While many may not yet be aware of the Employment Non-Discrimination Act of 2013, it has become a hot topic among small and large business managers across the country and is beginning to be discussed locally.
The bill, passed by the Senate earlier this month, prohibits the discrimination of workers simply because he or she may be gay, lesbian, transgendered or bi-sexual. This includes protecting the employee from being fired due to their sexual orientation.
Jim Medley, CEO of the Fort Smith-based Area Agency on Aging of Western Arkansas, said he was against the legislation. But Medley's opposition to the legislation has nothing to do with being against protecting individuals from discrimination. He said his opposition comes from a belief that laws are already in place to protect against discrimination.
"I think they're creating issues where none exist," he said. "If someone's being fired because they're gay, bi or transgendered, they probably have a good lawsuit right now."
His views align closely with those of Speaker of the House John Boehner, R-Ohio, who said the bill was unnecessary.
"I am opposed to discrimination of any kind–in the workplace and any place else," he said, later adding that his background in employment law had given him a unique perspective on the issue, much like Medley's.

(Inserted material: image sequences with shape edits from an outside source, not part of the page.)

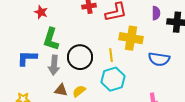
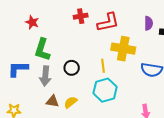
black circle: (80, 57) -> (72, 68), size x0.6

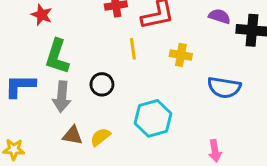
purple semicircle: (149, 23) -> (220, 16), turned -72
yellow cross: (123, 49) -> (181, 55), size x0.6
yellow line: (103, 66) -> (133, 49), moved

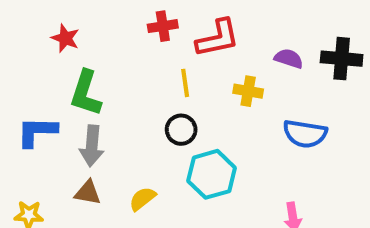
purple semicircle: (220, 16) -> (289, 59), moved
black circle: (102, 84) -> (181, 130), moved
brown triangle: (73, 135) -> (88, 193), moved

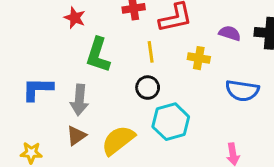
red star: (65, 38) -> (75, 18), moved
green L-shape: (86, 93) -> (98, 55), moved
brown triangle: (88, 193) -> (76, 136), turned -45
yellow semicircle: (143, 199) -> (118, 140), size x1.6

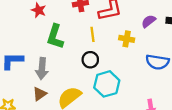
purple semicircle: (230, 33) -> (149, 21), turned -56

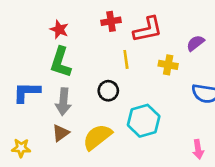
green L-shape: (55, 37) -> (61, 62), moved
black circle: (90, 60) -> (108, 91), moved

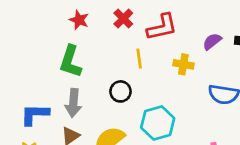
red cross: (111, 21) -> (123, 19), turned -36
red star: (59, 29) -> (79, 20), moved
blue L-shape: (27, 92) -> (35, 114), moved

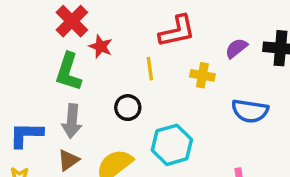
red cross: (123, 19) -> (72, 21), moved, size x1.4
red star: (79, 20) -> (101, 46), moved

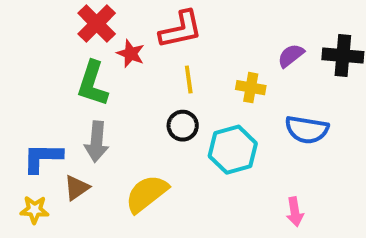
red L-shape: (177, 31) -> (181, 30), moved
black circle: (128, 108) -> (183, 126), moved
cyan hexagon: (172, 145) -> (233, 150), moved
brown triangle: (68, 160) -> (77, 188), moved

“Listen, I understand people have different opinions on this issue, and I respect those opinions,” Boehner said. “But as someone who has worked in the employment law area for all of my years in the statehouse and all of my years here, I see no basis or no need for this.”
Medley said the level of preparation his organization has to complete simply to fire an employee not meeting expectations is a burden.
"I bet you'd be surprised at our operation," he said. "When we get ready to fire somebody, I look at the file that's brought to my attention and I say before we do it, 'What have we done to this person? Have we given them an opportunity to change their ways?' If there's any question unanswered, I say consult our attorney to make sure we're not overlooking anything."
While Medley is in agreement with Boehner, who has said he is unlikely to bring the Senate bill to a vote in the House, the Center for American Progress has voiced its support for the legislation, stating it would make it easier for businesses to have uniformed policies regarding LGBT discrimination protections.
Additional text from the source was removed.